Leukaemias, or cancers of the bone marrow and blood cells, account for around 28% of paediatric cancer cases. Leukaemias cause the affected child’s bone marrow to produce immature, abnormal white blood cells en masse. These white blood cells are unable to fight infection, and as they multiply they crowd out the healthy white blood cells in the patient’s body, rendering them more vulnerable to disease. Leukaemia cells will also eventually inhibit the production of healthy red blood cells and platelets, making it more difficult for wounds to heal and for oxygen to circulate normally through the body.

Because acute leukaemias can grow and spread throughout the body quickly, immediate treatment via chemotherapy or other means is usually recommended after diagnosis.

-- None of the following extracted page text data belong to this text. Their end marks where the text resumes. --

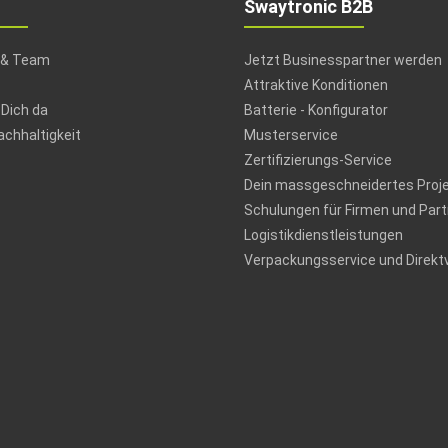
Swaytronic B2B
 & Team
Jetzt Businesspartner werden
Attraktive Konditionen
 Dich da
Batterie - Konfigurator
chhaltigkeit
Musterservice
Zertifizierungs-Service
Dein massgeschneidertes Proj
Schulungen für Firmen und Part
Logistikdienstleistungen
Verpackungsservice und Direkt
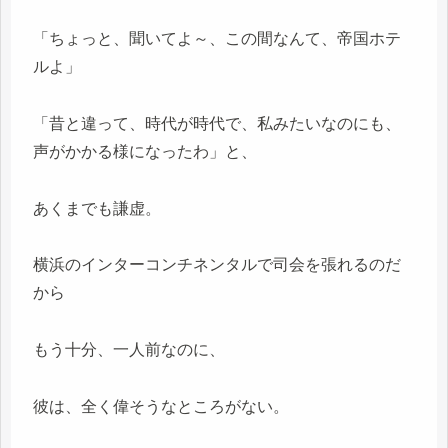
「ちょっと、聞いてよ～、この間なんて、帝国ホテ
ルよ」
「昔と違って、時代が時代で、私みたいなのにも、
声がかかる様になったわ」と、
あくまでも謙虚。
横浜のインターコンチネンタルで司会を張れるのだ
から
もう十分、一人前なのに、
彼は、全く偉そうなところがない。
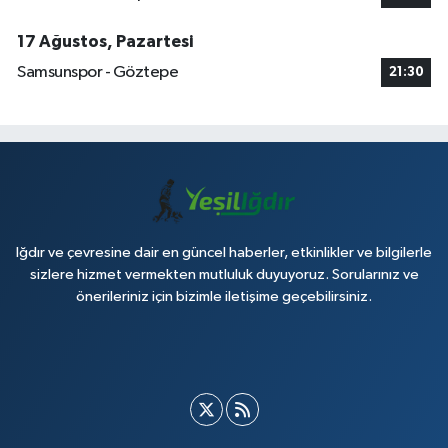
17 Ağustos, Pazartesi
Samsunspor - Göztepe
21:30
Iğdır ve çevresine dair en güncel haberler, etkinlikler ve bilgilerle
sizlere hizmet vermekten mutluluk duyuyoruz. Sorularınız ve
önerileriniz için bizimle iletişime geçebilirsiniz.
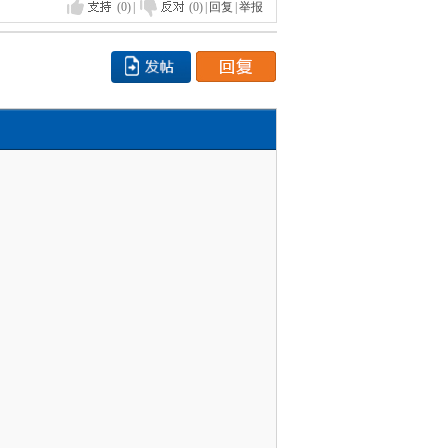
(0)
|
(0)
|
回复
|
举报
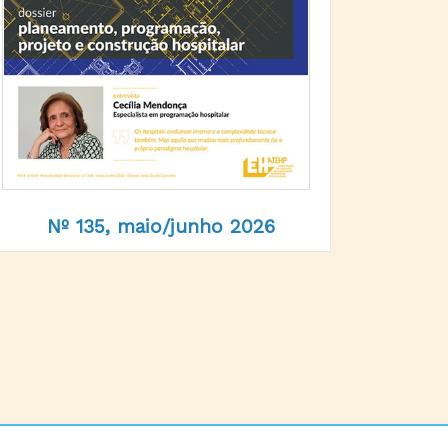
Nº 135, maio/junho 2026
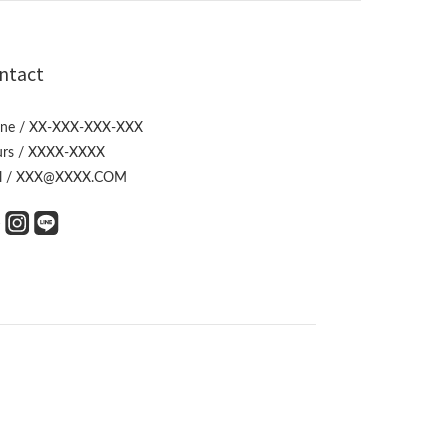
ntact
ne / XX-XXX-XXX-XXX
rs / XXXX-XXXX
l / XXX@XXXX.COM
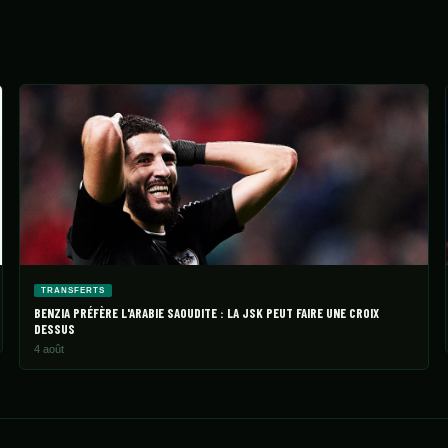
TRANSFERTS
BENZIA PRÉFÈRE L'ARABIE SAOUDITE : LA JSK PEUT FAIRE UNE CROIX
DESSUS
4 août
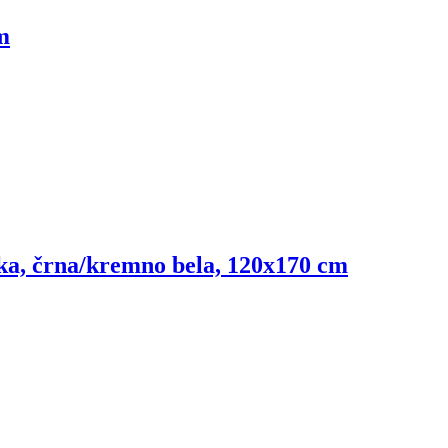
m
dka, črna/kremno bela, 120x170 cm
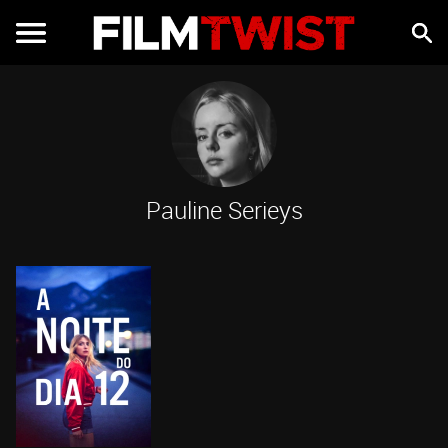
Pauline Serieys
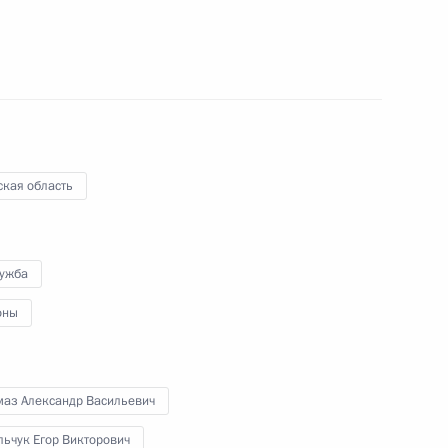
вычайной ситуации в Курской
ская область
области Александром
лужба
оны
янскую область
маз Александр Васильевич
ьчук Егор Викторович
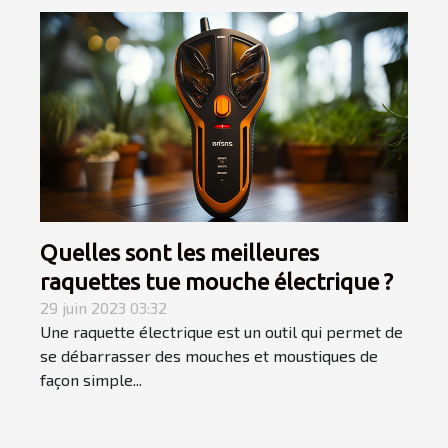
Quelles sont les meilleures
raquettes tue mouche électrique ?
29 juin 2023 03:32
Une raquette électrique est un outil qui permet de
se débarrasser des mouches et moustiques de
façon simple...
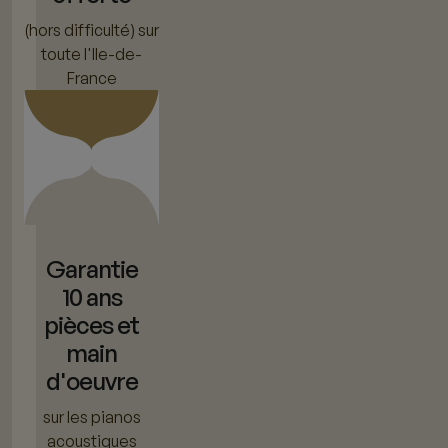
(hors difficulté) sur
toute l'Ile-de-
France
Garantie
10 ans
pièces et
main
d'oeuvre
sur les pianos
acoustiques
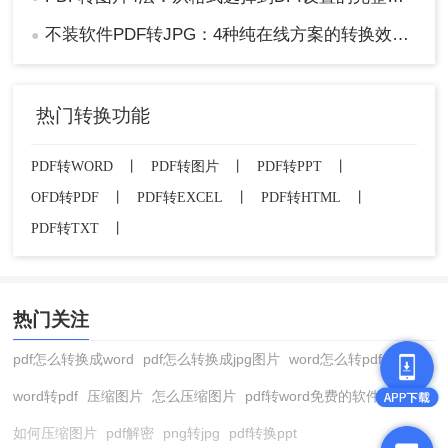
不装软件PDF转JPG：4种纯在线方案的转换效果和速度对比！
●
热门转换功能
PDF转WORD
丨
PDF转图片
丨
PDF转PPT
丨
OFD转PDF
丨
PDF转EXCEL
丨
PDF转HTML
丨
PDF转TXT
丨
热门关注
pdf怎么转换成word
pdf怎么转换成jpg图片
word怎么转pdf
word转pdf
压缩图片
怎么压缩图片
pdf转word免费的软件
如何压缩图片
pdf解密
png转jpg
pdf转换ppt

Signs and symptoms to watch out for include fatigue, weakness, abnormal bruising or bleeding, pale skin, weight loss, joint and bone pain and others.

Brain and Other Central Nervous System Cancers

Cancers of the brain and spinal cord are the second most widespread category of cancer in children, accounting for about 26% of all cases. Spinal cord tumours are notably rarer than brain tumours in both paediatric and adult patients.

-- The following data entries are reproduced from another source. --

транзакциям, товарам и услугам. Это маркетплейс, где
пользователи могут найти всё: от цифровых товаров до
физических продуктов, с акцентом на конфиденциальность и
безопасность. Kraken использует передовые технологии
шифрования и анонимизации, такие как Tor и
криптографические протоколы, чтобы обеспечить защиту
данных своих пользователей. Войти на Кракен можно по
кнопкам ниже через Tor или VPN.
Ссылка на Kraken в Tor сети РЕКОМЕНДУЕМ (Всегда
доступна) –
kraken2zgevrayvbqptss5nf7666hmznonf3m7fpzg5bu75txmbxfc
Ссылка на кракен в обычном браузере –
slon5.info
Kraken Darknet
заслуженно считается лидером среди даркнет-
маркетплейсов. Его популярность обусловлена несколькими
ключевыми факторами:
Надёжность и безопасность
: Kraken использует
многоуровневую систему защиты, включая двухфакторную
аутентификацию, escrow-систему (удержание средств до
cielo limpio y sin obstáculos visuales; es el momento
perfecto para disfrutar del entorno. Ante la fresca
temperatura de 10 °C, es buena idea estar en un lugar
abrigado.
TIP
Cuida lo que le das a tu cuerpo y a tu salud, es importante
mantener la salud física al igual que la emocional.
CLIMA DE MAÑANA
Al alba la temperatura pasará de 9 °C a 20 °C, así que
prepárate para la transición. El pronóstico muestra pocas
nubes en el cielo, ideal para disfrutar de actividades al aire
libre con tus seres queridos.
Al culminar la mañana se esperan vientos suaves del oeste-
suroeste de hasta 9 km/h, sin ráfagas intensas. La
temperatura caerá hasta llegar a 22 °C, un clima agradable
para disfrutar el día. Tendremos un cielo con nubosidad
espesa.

There are many different brain and spine cancers, each with its own distinct outlooks, symptoms and appropriate treatment methods. Childhood and adolescent brain and central nervous system cancers are typically divided into four groups, depending on the kind of cancer cell produced:

  • Astrocytomas – These cancers arise from the abnormal growth of cells in the brain’s supportive tissue, which are known as astrocytes. Astrocytomas may either grow slowly with minimal spread (low-grade astrocytomas) or grow and spread through the brain and spinal cord more aggressively (high-grade astrocytomas).
  • Ependymomas These cancers involve the abnormal growth of cells in the lining of one or more of the brain’s four ventricles. The ventricles form an interconnected network of cavities that produce cerebrospinal fluid (CSF), an important substance that cushions and protects the brain and spinal cord. Ependymomas can send cancer cells travelling through this fluid to other parts of the brain and the spine.
  • Primitive neuroectodermal tumours – These cancers occur more frequently in children than in adolescents and involve the abnormal growth of primitive nerve cells.
  • Brain-stem gliomas – These cancers involve the abnormal growth of cells in the nerve tissue at the brain’s base. Cells in the brain stem are typically responsible for essential bodily functions including the heartbeat, swallowing, and respiration.

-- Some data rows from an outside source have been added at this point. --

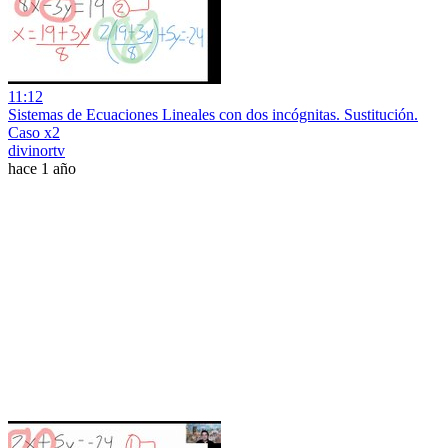
11:12
Sistemas de Ecuaciones Lineales con dos incógnitas. Sustitución.
Caso x2
divinortv
hace 1 año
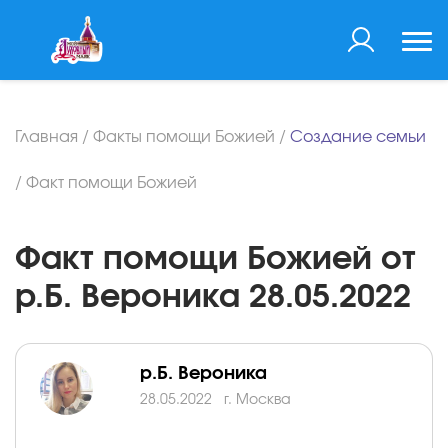
Главная
/
Факты помощи Божией
/
Создание семьи
/
Факт помощи Божией
Факт помощи Божией от
р.Б. Вероника 28.05.2022
р.Б. Вероника
28.05.2022
г. Москва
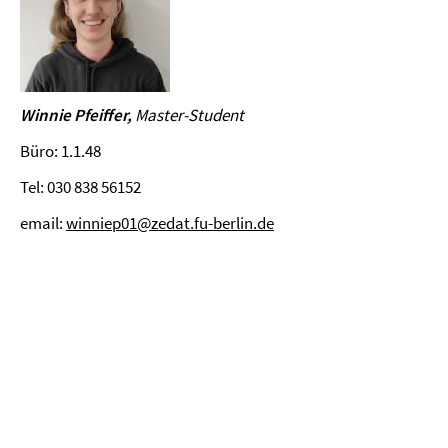
Winnie Pfeiffer,
Master-Student
Büro: 1.1.48
Tel: 030 838 56152
email:
winniep01@zedat.fu-berlin.de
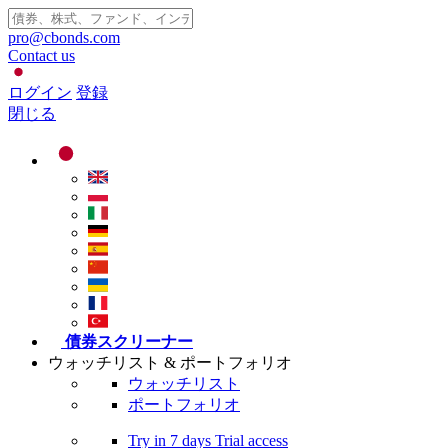
pro@cbonds.com
Contact us
ログイン
登録
閉じる
債券スクリーナー
ウォッチリスト & ポートフォリオ
ウォッチリスト
ポートフォリオ
Try in
7 days
Trial access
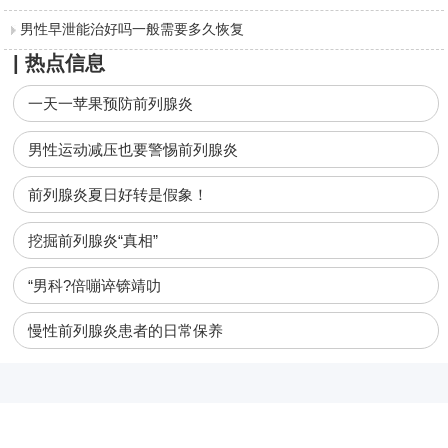
男性早泄能治好吗一般需要多久恢复
| 热点信息
一天一苹果预防前列腺炎
男性运动减压也要警惕前列腺炎
前列腺炎夏日好转是假象！
挖掘前列腺炎“真相”
“男科?倍嘣谇锛靖叻
慢性前列腺炎患者的日常保养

Brain and spinal cord cancers can interfere with the nervous system’s normal functions, including sensation, movement, comprehension and behaviour. They can also give rise to painful and uncomfortable symptoms like headaches, nausea, blurred vision, vomiting, seizures, dizziness and others.

Lymphomas

Lymphomas originate in immune system cells called lymphocytes, which can be found in the lymph nodes, the tonsils, and other lymphoid organs. Lymphoma cells can also grow in the bone marrow and other organs like the spleen or liver.

Depending on where the cancer is located, lymphomas are likely to present a range of different symptoms. Some of the most common and readily observable symptoms include fever, sweating, weight loss, fatigue, and swollen lymph nodes in the neck, groyne or armpit.

There are two main types of lymphomas, both of which occur in children and adult patients:

  • Hodgkin lymphoma, sometimes known as Hodgkin disease, makes up about 3% of childhood cancer cases, though it occurs more frequently in adolescents and rarely in children under the age of 5. Hodgkin lymphoma is often characterised by a continuous and persistent progression of symptoms like weight loss, fever and fatigue.
  • Non-Hodgkin lymphoma is more common in younger children than Hodgkin lymphoma, but remains rare in children under 3. This lymphoma accounts for about 5% of childhood cancer cases. As this particular lymphoma usually grows quickly, it often requires aggressive treatment.

At present, there are no known causes for most childhood and adolescent cancers, and most paediatric cancers are not considered preventable. However, survival and recovery rates are generally good for children with access to swift and accurate diagnoses and immediate treatment.